一言で言うと、高齢者含め、ツイッター上にいるコア支持者を見過ぎだ。
小選挙区制においては、有権者の過半数を取らなければならないため、本来は自分たちのコア支持者を横目に見ながらも、中道の位置にいなければならない。
そもそも国会議員は、支持者の代表ではなく、国民の代表である、という前提もあるが、選挙戦略的にも、前回対立候補に投票した層からも支持を得なければ勝てない。
しかし上述したように、近年の立憲民主党はコア支持者を中心に見据えており、あまりに左に寄りすぎている。
それでは、自民党を支持している中道右派はおろか、中道左派からも支持されない。
本来は、支持母体の労働組合も嫌がるような中道右派的な政策(解雇規制の緩和など)も実現しなければならないが、
もはや連合にさえ、左に寄りすぎと言われる始末である。
その原因は、ツイッターが大きいのではないかと考えている。
ツイッターでハッシュタグデモというのが一時期流行ったように(今も?)、
ネット上で盛り上がっているのを見ると、有権者全体がそうかのように勘違いしてしまいやすい。

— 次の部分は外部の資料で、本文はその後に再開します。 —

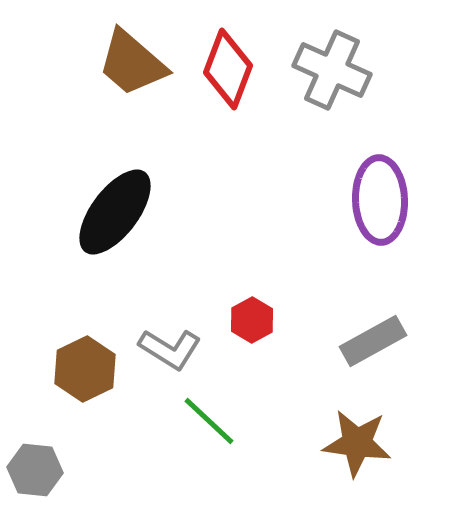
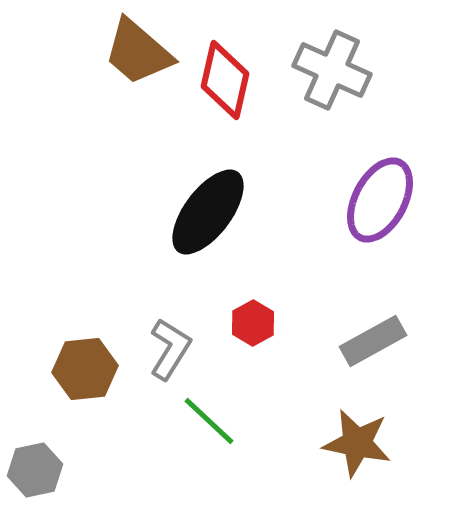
brown trapezoid: moved 6 px right, 11 px up
red diamond: moved 3 px left, 11 px down; rotated 8 degrees counterclockwise
purple ellipse: rotated 30 degrees clockwise
black ellipse: moved 93 px right
red hexagon: moved 1 px right, 3 px down
gray L-shape: rotated 90 degrees counterclockwise
brown hexagon: rotated 20 degrees clockwise
brown star: rotated 4 degrees clockwise
gray hexagon: rotated 18 degrees counterclockwise
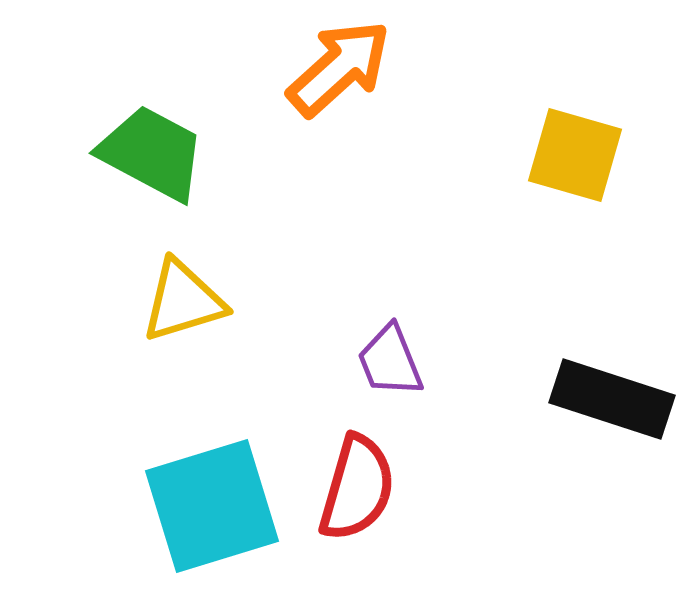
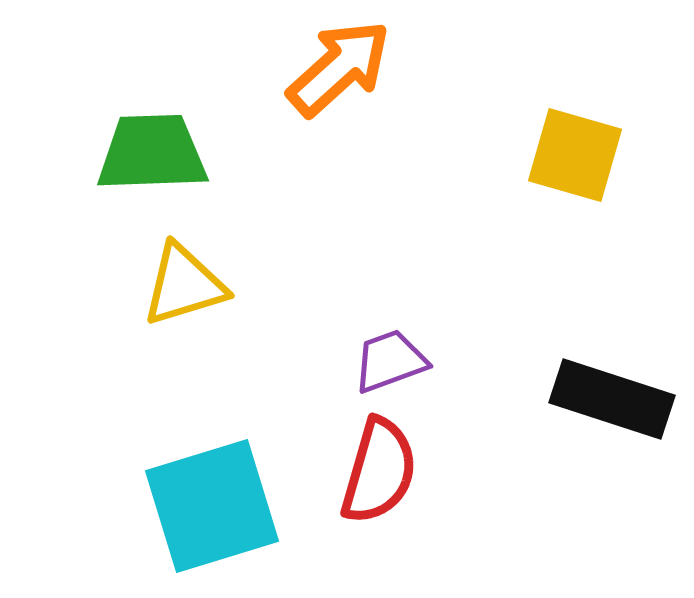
green trapezoid: rotated 30 degrees counterclockwise
yellow triangle: moved 1 px right, 16 px up
purple trapezoid: rotated 92 degrees clockwise
red semicircle: moved 22 px right, 17 px up
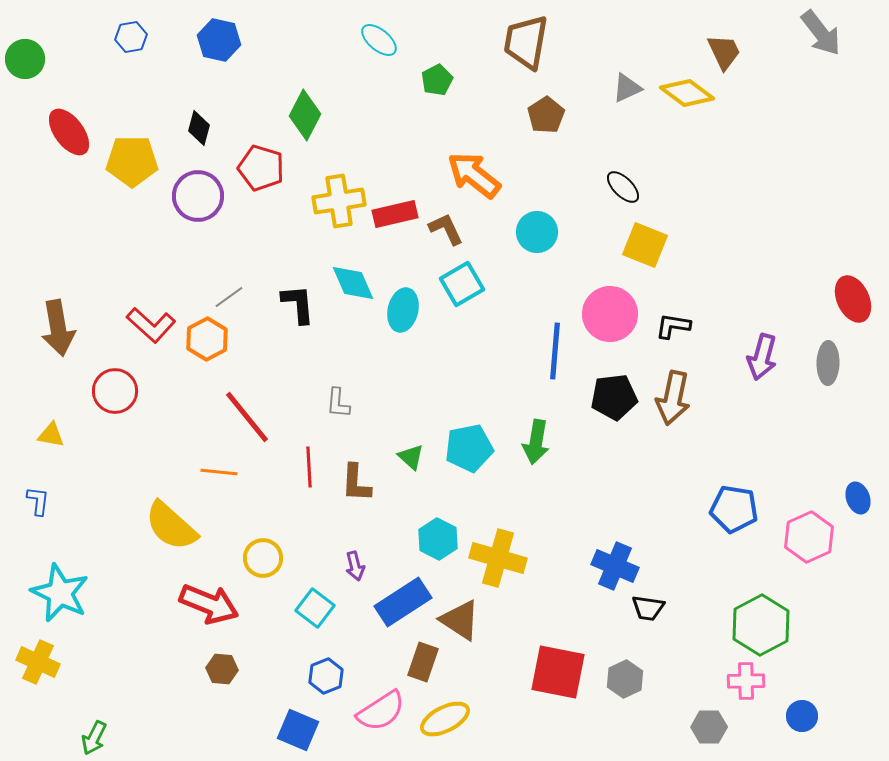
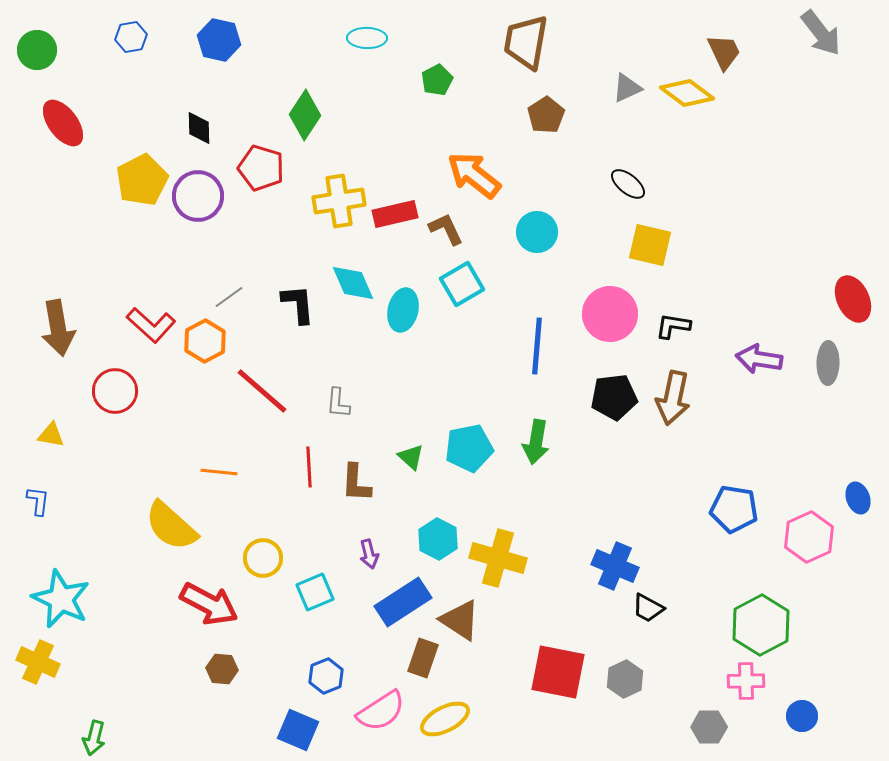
cyan ellipse at (379, 40): moved 12 px left, 2 px up; rotated 39 degrees counterclockwise
green circle at (25, 59): moved 12 px right, 9 px up
green diamond at (305, 115): rotated 6 degrees clockwise
black diamond at (199, 128): rotated 16 degrees counterclockwise
red ellipse at (69, 132): moved 6 px left, 9 px up
yellow pentagon at (132, 161): moved 10 px right, 19 px down; rotated 27 degrees counterclockwise
black ellipse at (623, 187): moved 5 px right, 3 px up; rotated 6 degrees counterclockwise
yellow square at (645, 245): moved 5 px right; rotated 9 degrees counterclockwise
orange hexagon at (207, 339): moved 2 px left, 2 px down
blue line at (555, 351): moved 18 px left, 5 px up
purple arrow at (762, 357): moved 3 px left, 2 px down; rotated 84 degrees clockwise
red line at (247, 417): moved 15 px right, 26 px up; rotated 10 degrees counterclockwise
purple arrow at (355, 566): moved 14 px right, 12 px up
cyan star at (60, 593): moved 1 px right, 6 px down
red arrow at (209, 604): rotated 6 degrees clockwise
cyan square at (315, 608): moved 16 px up; rotated 30 degrees clockwise
black trapezoid at (648, 608): rotated 20 degrees clockwise
brown rectangle at (423, 662): moved 4 px up
green arrow at (94, 738): rotated 12 degrees counterclockwise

しかし、フィルターバブルという言葉もあるように、SNS上は「絶対に」バイアスがかかっている。
そして、そのツイッター上にいるコア支持者の支持を集めようとすればするほど、国民全体からは離れていく。
ツイッター上では「野党共闘」の継続を求める声が一部支持者から上がっているが、
国民全体への世論調査では、「見直した方がいい」が61.5%、「続けた方がいい」は32.2%である。
国民全体を見るためには、ツイッターやオンライン上で「動員」ばかりを期待するのではなく、各地域で様々な階層を集めて「タウンミーティング」を行う、
戸別訪問を行う、そうした草の根の活動をもっと展開すべきである。
もっと言えば、2015年から始まった安保法制への反対運動、SEALDs的な表面ばかりの新しさ(本質は1960年安保闘争と変わらない)に目を向けるのではなく、
学術的な知見の活用、新しい市民運動の展開(「コミュニティ・オーガナイジング」「リーダフルな運動」)など、本質的に政治活動をアップデートすべきである。
でなければ、今後も若者の支持は集められず、新・55年体制のようになっていく流れは止められない。
ただそれでは、労働者を代表する政党の存在感が下がるばかりであり、若者が最も重視する働く環境の大きな改善が見込めない。
今回の代表選を通して、新しく生まれ変わることを期待したい。